» Entries supplied:
┌──
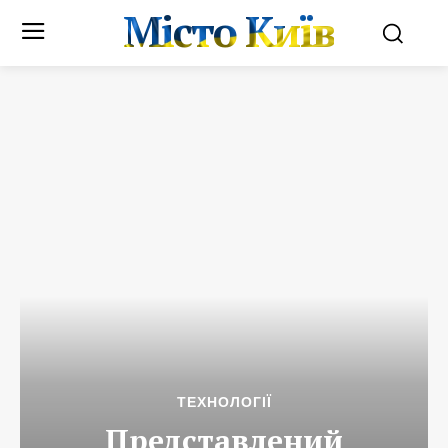
Місто Київ
ТЕХНОЛОГІЇ
Представлений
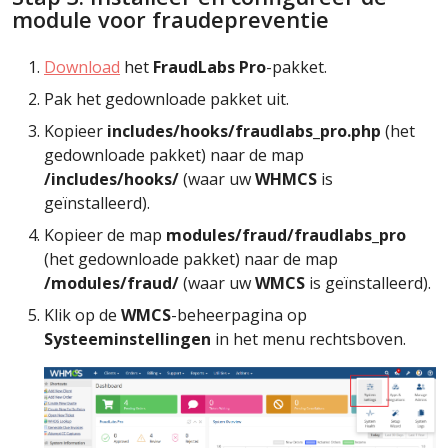
module voor fraudepreventie
Download
het
FraudLabs Pro
-pakket.
Pak het gedownloade pakket uit.
Kopieer
includes/hooks/fraudlabs_pro.php
(het
gedownloade pakket) naar de map
/includes/hooks/
(waar uw
WHMCS
is
geïnstalleerd).
Kopieer de map
modules/fraud/fraudlabs_pro
(het gedownloade pakket) naar de map
/modules/fraud/
(waar uw
WMCS
is geïnstalleerd).
Klik op de
WMCS
-beheerpagina op
Systeeminstellingen
in het menu rechtsboven.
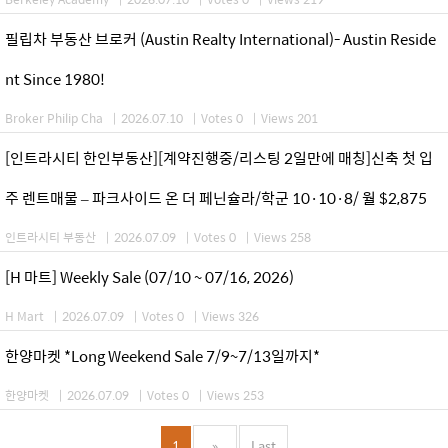
필립차 부동산 브로커 (Austin Realty International)- Austin Reside
nt Since 1980!
Broker Philip Cha
|
2026.07.10
|
Votes 0
|
Views 201
[인트라시티 한인부동산][계약진행중/리스팅 2일만에 매칭]신축 첫 입
주 렌트매물 – 파크사이드 온 더 페닌슐라/학군 10·10·8/ 월 $2,875
인트라시티 부동산
|
2026.07.09
|
Votes 0
|
Views 258
[H 마트] Weekly Sale (07/10 ~ 07/16, 2026)
H Mart
|
2026.07.09
|
Votes 0
|
Views 326
한양마켓 *Long Weekend Sale 7/9~7/13일까지*
한양마켓
|
2026.07.09
|
Votes 0
|
Views 253
1
»
Last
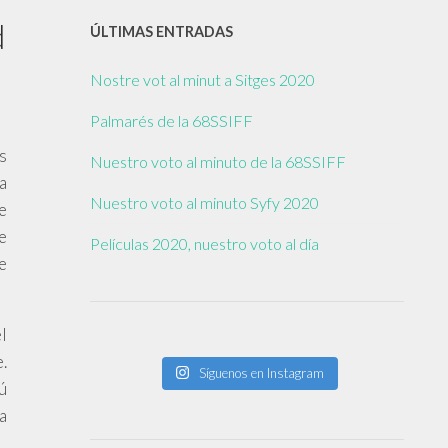
d
ÚLTIMAS ENTRADAS
Nostre vot al minut a Sitges 2020
Palmarés de la 68SSIFF
s
Nuestro voto al minuto de la 68SSIFF
a
Nuestro voto al minuto Syfy 2020
e
e
Películas 2020, nuestro voto al día
e
el
.
Síguenos en Instagram
ú
a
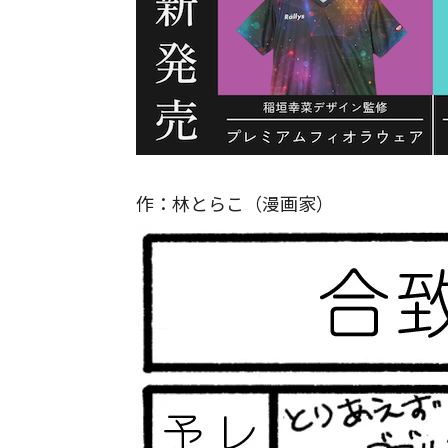
作：林とらこ（漫画家）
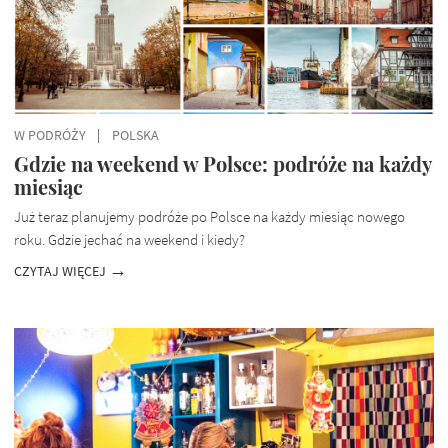
W PODRÓŻY
POLSKA
Gdzie na weekend w Polsce: podróże na każdy
miesiąc
Już teraz planujemy podróże po Polsce na każdy miesiąc nowego
roku. Gdzie jechać na weekend i kiedy?
CZYTAJ WIĘCEJ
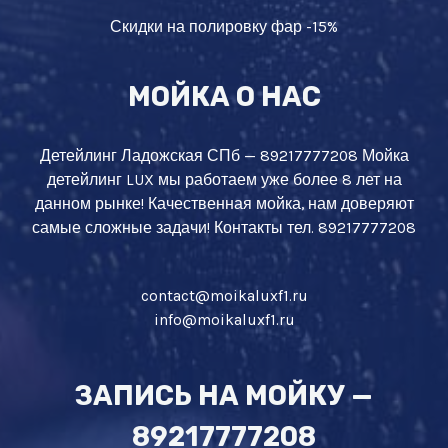
Скидки на полировку фар -15%
МОЙКА О НАС
Детейлинг Ладожская СПб — 89217777208 Мойка
детейлинг LUX мы работаем уже более 8 лет на
данном рынке! Качественная мойка, нам доверяют
самые сложные задачи! Контакты тел. 89217777208
contact@moikaluxf1.ru
info@moikaluxf1.ru
ЗАПИСЬ НА МОЙКУ —
89217777208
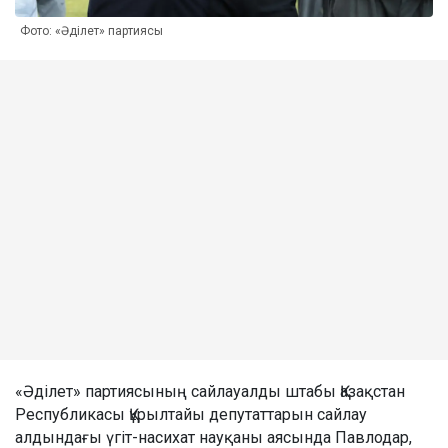
Фото: «Әділет» партиясы
«Әділет» партиясының сайлауалды штабы Қазақстан
Республикасы Құрылтайы депутаттарын сайлау
алдындағы үгіт-насихат науқаны аясында Павлодар,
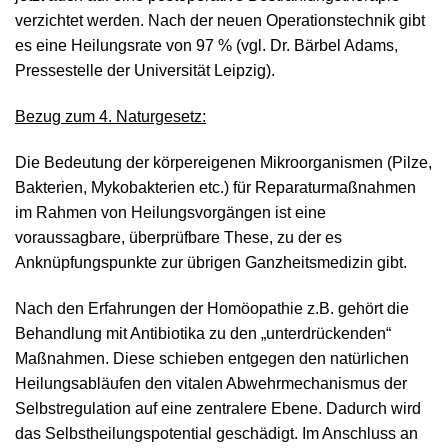
verzichtet werden. Nach der neuen Operationstechnik gibt
es eine Heilungsrate von 97 % (vgl. Dr. Bärbel Adams,
Pressestelle der Universität Leipzig).
Bezug zum 4. Naturgesetz:
Die Bedeutung der körpereigenen Mikroorganismen (Pilze,
Bakterien, Mykobakterien etc.) für Reparaturmaßnahmen
im Rahmen von Heilungsvorgängen ist eine
voraussagbare, überprüfbare These, zu der es
Anknüpfungspunkte zur übrigen Ganzheitsmedizin gibt.
Nach den Erfahrungen der Homöopathie z.B. gehört die
Behandlung mit Antibiotika zu den „unterdrückenden“
Maßnahmen. Diese schieben entgegen den natürlichen
Heilungsabläufen den vitalen Abwehrmechanismus der
Selbstregulation auf eine zentralere Ebene. Dadurch wird
das Selbstheilungspotential geschädigt. Im Anschluss an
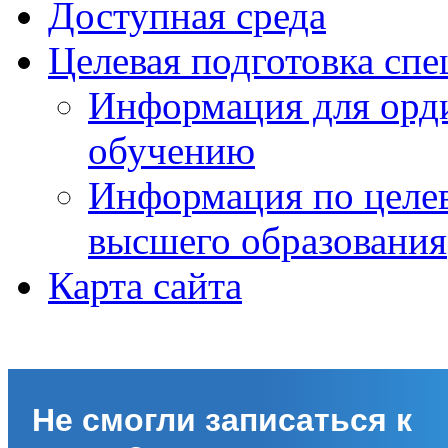
Доступная среда
Целевая подготовка спе
Информация для орди
обучению
Информация по целе
высшего образования
Карта сайта
Не смогли записаться к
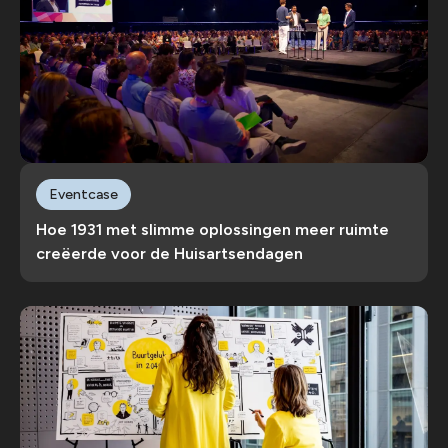
Eventcase
Hoe 1931 met slimme oplossingen meer ruimte
creëerde voor de Huisartsendagen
└──
» Task description: Report each line above that includes the string "한양마켓".

» Task output:
한양마켓 *Long Weekend Sale 7/9~7/13일까지*
한양마켓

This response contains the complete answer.